Il 29 luglio la 7ª Commissione permanente del Senato riapre ufficialmente i giochi sul disegno di legge n. 545, il provvedimento a prima firma della senatrice Carmela Bucalo che punta a ridisegnare il sistema di reclutamento dei docenti in Italia. Dopo mesi di audizioni e stop tecnici che avevano congelato il testo a fine febbraio, la discussione torna centrale a Palazzo Madama. Sul tavolo c'è un nodo politico e normativo che agita il mondo della scuola da anni, legato al rapporto tra le immissioni in ruolo tramite concorso e quelle dalle Graduatorie Provinciali per le Supplenze.
Il cuore della contestazione risiede nell'articolo 1 del provvedimento. Nella sua formulazione attuale, il testo stabilisce che i docenti inseriti nelle GPS potranno ottenere il ruolo unicamente dopo la totale immissione dei vincitori dei concorsi ordinari. Questa gerarchia trasforma di fatto il canale delle graduatorie in un percorso di seconda fascia, subordinato alle procedure concorsuali.
Per comprendere appieno la portata della riforma, bisogna considerare la struttura attuale del reclutamento scolastico, fortemente influenzata dagli obiettivi legati al Piano Nazionale di Ripresa e Resilienza (PNRR). La tabella di marcia europea impone al Ministero dell'Istruzione e del Merito l'immissione in ruolo di decine di migliaia di nuovi insegnanti entro il 2026, privilegiando la via dei concorsi a cadenza biennale o annuale. Tuttavia, la cronica carenza di vincitori in alcune regioni — in particolare per le materie STEM (Matematica, Fisica, Informatica) e sul sostegno didattico — ha reso storicamente indispensabile l'attingimento dalle GPS di prima fascia e dagli elenchi aggiuntivi.
Così il nostro percorso di stabilizzazione si allungherà a dismisura, cronometrando il precariato con il contagocce.
Il Coordinamento Docenti Precari non usa mezzi termini per definire lo scenario che si profila all'orizzonte per migliaia di insegnanti storici. La richiesta che i rappresentanti porteranno all'attenzione della Commissione prima della pausa estiva è una modifica radicale del testo. L'obiettivo è ripristinare il principio del doppio canale paritario, destinando il 50 per cento dei posti vacanti alle assunzioni da GPS e il restante 50 per cento ai concorsi tradizionali. Un equilibrio che, secondo i sindacati e le associazioni di categoria, ricalca l'impostazione storica pensata per valorizzare sia il merito selettivo che l'esperienza maturata sul campo.
Le implicazioni pratiche di questa stretta si riflettono direttamente sulla continuità didattica, un tema calcolato con preoccupazione dai dirigenti scolastici di tutta Italia. Sostituire ogni anno centinaia di migliaia di supplenze brevi e annuali con docenti sempre nuovi, anziché stabilizzare chi già conosce i contesti territoriali e le classi, rischia di compromettere la qualità dell'offerta formativa, soprattutto nei territori più complessi o periferici dove il turnover dei supplenti storici è altissimo.

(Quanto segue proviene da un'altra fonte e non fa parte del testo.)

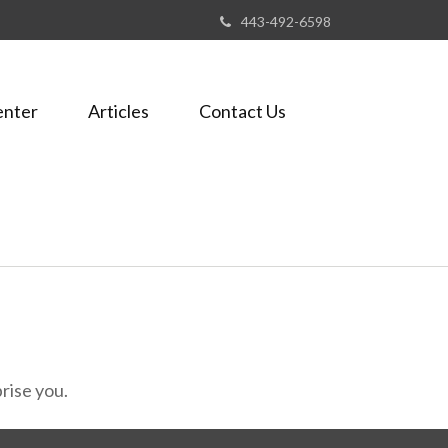
443-492-6598
enter
Articles
Contact Us
rise you.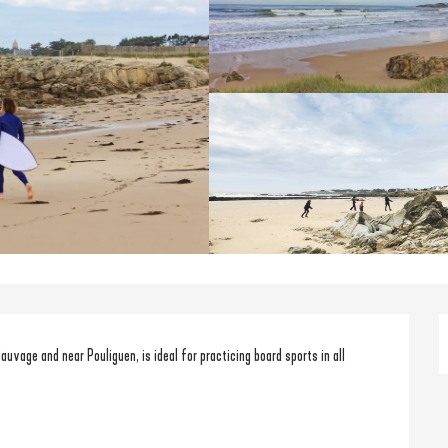
uvage and near Pouliguen, is ideal for practicing board sports in all 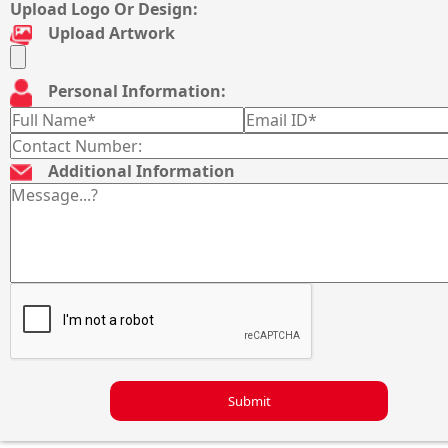
Upload Logo Or Design:
Upload Artwork
Personal Information:
Additional Information
Submit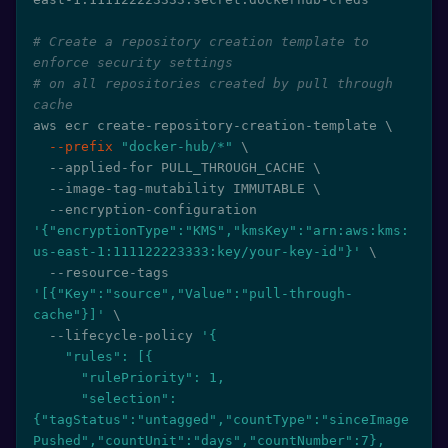
# Create a repository creation template to 
enforce security settings
# on all repositories created by pull through 
cache
aws ecr create-repository-creation-template 
\
--prefix
"docker-hub/*"
\
  --applied-for PULL_THROUGH_CACHE 
\
  --image-tag-mutability IMMUTABLE 
\
  --encryption-configuration 
'{"encryptionType":"KMS","kmsKey":"arn:aws:kms:
us-east-1:111122223333:key/your-key-id"}'
\
  --resource-tags 
'[{"Key":"source","Value":"pull-through-
cache"}]'
\
  --lifecycle-policy 
'{

    "rules": [{

      "rulePriority": 1,

      "selection": 
{"tagStatus":"untagged","countType":"sinceImage
Pushed","countUnit":"days","countNumber":7},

Ma quanti docenti rischiano di subire le conseguenze di questa stretta burocratica? Con migliaia di cattedre coperte ogni anno grazie alle graduatorie provinciali — si stima che oltre il 60% delle assunzioni a tempo indeterminato degli ultimi anni sia avvenuto proprio tramite i canali straordinari da GPS sostegno e prima fascia — la decisione che uscirà dalla seduta del 29 luglio determinerà il futuro professionale di gran parte del personale precario italiano. La maggioranza parlamentare dovrà scegliere se blindare il testo originario o accogliere le richieste di modifica, mentre fuori da Palazzo Madama la mobilitazione informale degli insegnanti resta alta per evitare una lunga attesa.